Mais n’est-ce point par le détail surprenant que l’envie de connaître nous prend souvent ?
Et comme le parti pris esthétique est accompagné par des choix de présentation convaincants, nous pouvons sans scrupules nous laisser porter par la séduction.

D’abord le principe général : le monde naturel ne se présente pas spontanément à nous dans toute sa vérité.
A plus forte raison dans un musée, notre lecture de la nature est le résultat d’un travail humain qui puise dans l’histoire. C’est ce que nous rappelle avec force le muséum de Toulouse qui de bout en bout nous donne toute la dimension humaine de la représentation du naturel.
Le découpage choisi pour présenter les collections explicite les opérations de connaissance à l’œuvre : s’exposer aux puissances, abolir les hiérarchies, affronter l’immensité.
Ce que nous avons devant les yeux ne sont pas objets de nature, ils s’inscrivent dans l’histoire complexe des rapports entre l’homme et la nature. Quel travail pédagogique important que de faire saisir que la société ne peut être contre la nature, que nous ne sommes pas seulement dans la nature, mais que nous sommes surtout avec elle !

Un papillon à ToulouseLa très bonne idée de ce muséum est de faire errer des accompagnateurs dans les galeries. Vous voilà planté, peut-être perplexe, devant une vitrine, une démonstration : quelqu’un s’avance aimablement et vous propose de vous expliquer.
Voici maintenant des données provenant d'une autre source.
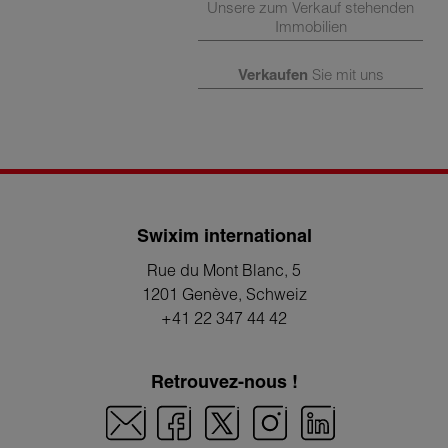
Unsere zum Verkauf stehenden
Immobilien
Verkaufen
Sie mit uns
Swixim international
Rue du Mont Blanc, 5
1201 Genève
, Schweiz
+41 22 347 44 42
Retrouvez-nous !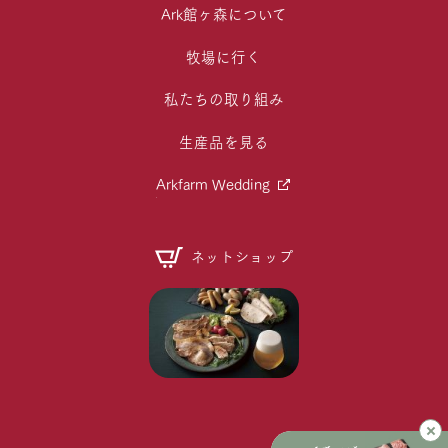
Ark館ヶ森について
牧場に行く
私たちの取り組み
生産品を見る
Arkfarm Wedding
ネットショップ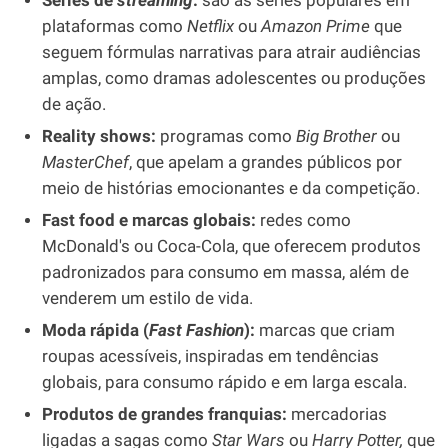
Séries de
streaming
:
são as séries populares em
plataformas como
Netflix
ou
Amazon Prime
que
seguem fórmulas narrativas para atrair audiências
amplas, como dramas adolescentes ou produções
de ação.
Reality shows:
programas como
Big Brother
ou
MasterChef
, que apelam a grandes públicos por
meio de histórias emocionantes e da competição.
Fast food e marcas globais:
redes como
McDonald's ou Coca-Cola, que oferecem produtos
padronizados para consumo em massa, além de
venderem um estilo de vida.
Moda rápida (
Fast Fashion
):
marcas que criam
roupas acessíveis, inspiradas em tendências
globais, para consumo rápido e em larga escala.
Produtos de grandes franquias:
mercadorias
ligadas a sagas como
Star Wars
ou
Harry Potter,
que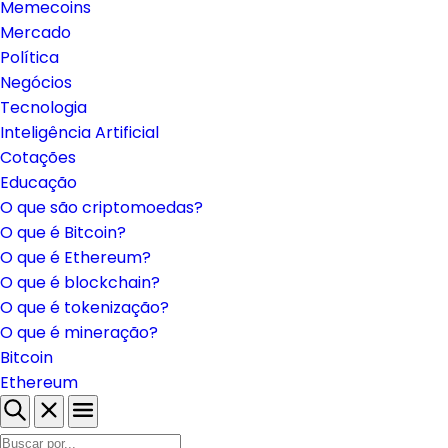
Memecoins
Mercado
Política
Negócios
Tecnologia
Inteligência Artificial
Cotações
Educação
O que são criptomoedas?
O que é Bitcoin?
O que é Ethereum?
O que é blockchain?
O que é tokenização?
O que é mineração?
Bitcoin
Ethereum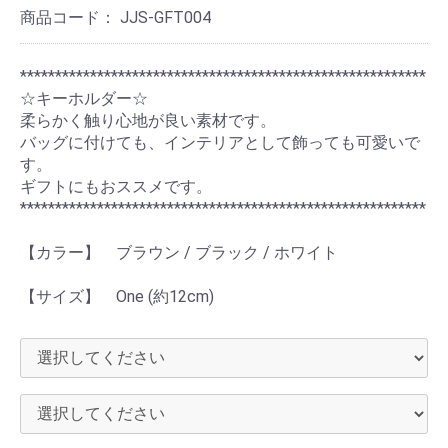
商品コード：
JJS-GFT004
**********************************************************
☆キーホルダー☆
柔らかく触り心地が良い素材です。
バッグに付けても、インテリアとして飾っても可愛いで
す。
ギフトにもおススメです。
**********************************************************
【カラー】 ブラウン / ブラック / ホワイト
【サイズ】 One (約12cm)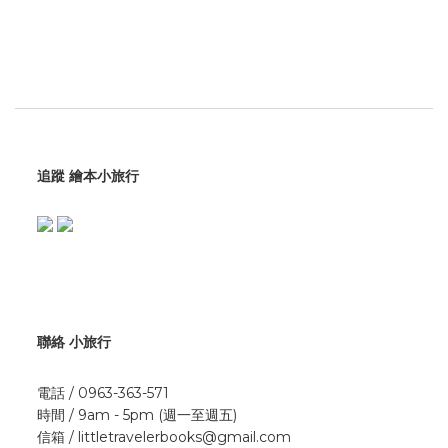
追蹤 繪本小旅行
聯絡 小旅行
電話 / 0963-363-571
時間 / 9am - 5pm (週一至週五)
信箱 / littletravelerbooks@gmail.com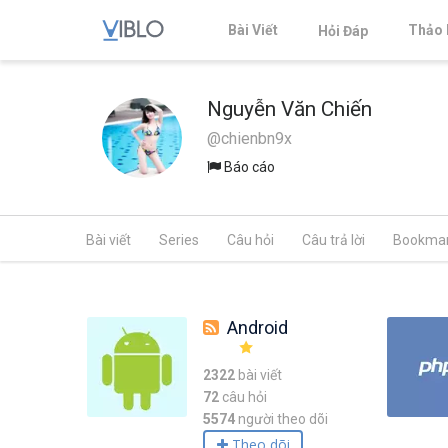
Bài Viết
Thảo 
Hỏi Đáp
Nguyễn Văn Chiến
@chienbn9x
Báo cáo
Bài viết
Series
Câu hỏi
Câu trả lời
Bookma
Android
2322
bài viết
72
câu hỏi
5574
người theo dõi
Theo dõi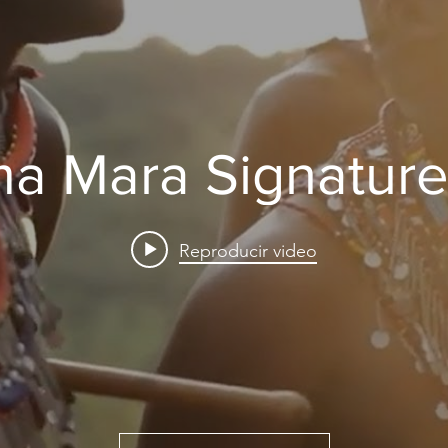
a Mara Signature
Reproducir video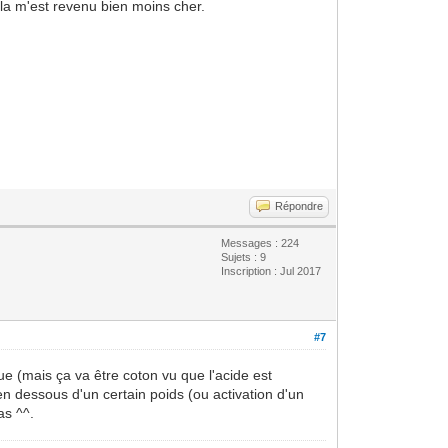
cela m'est revenu bien moins cher.
Répondre
Messages : 224
Sujets : 9
Inscription : Jul 2017
#7
e (mais ça va être coton vu que l'acide est
n dessous d'un certain poids (ou activation d'un
as ^^.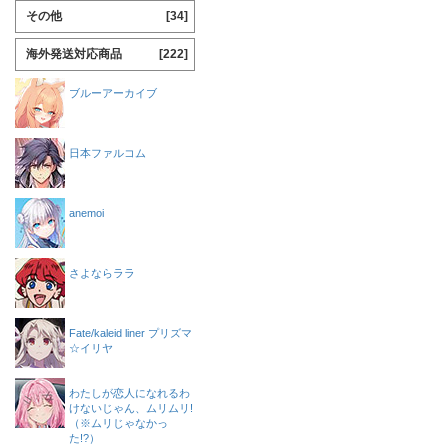
その他
[34]
海外発送対応商品
[222]
ブルーアーカイブ
日本ファルコム
anemoi
さよならララ
Fate/kaleid liner プリズマ
☆イリヤ
わたしが恋人になれるわ
けないじゃん、ムリムリ!
（※ムリじゃなかっ
た!?）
Une aide ponctuelle, sans façon, qui donne au visiteur un sentiment de liberté dans la découverte qui est particulièrement apprécié.

Ce muséum s’étend vers les extérieurs : tout contre, le jardin botanique, lui aussi redessiné ; à 10 stations de métro, le jardin de la Maourine, à l’agriculture basée sur la prévention et le traitement naturels ; sur la Toile, un site qui permet de créer son propre espace personnel, de constituer sa collection des objets du musée.

Muséum de Toulouse
35 allées Jules Guesde
Entrée par le Jardin des Plantes, près du Grand Rond
Bus 1 & 2 - Jardin Royal ; M° ligne B - Carmes ou Palais-de-Justice
TLJ sauf le lundi de 10 h à 18 h
Entrée de 5 € à 9 €
Jardins du Muséum - La Maourine : av. Maurice Bourges-Mounaury, Quartier Borderouge, la Maourine
Bus 36 - Ségla ; M° ligne B - Borderouge)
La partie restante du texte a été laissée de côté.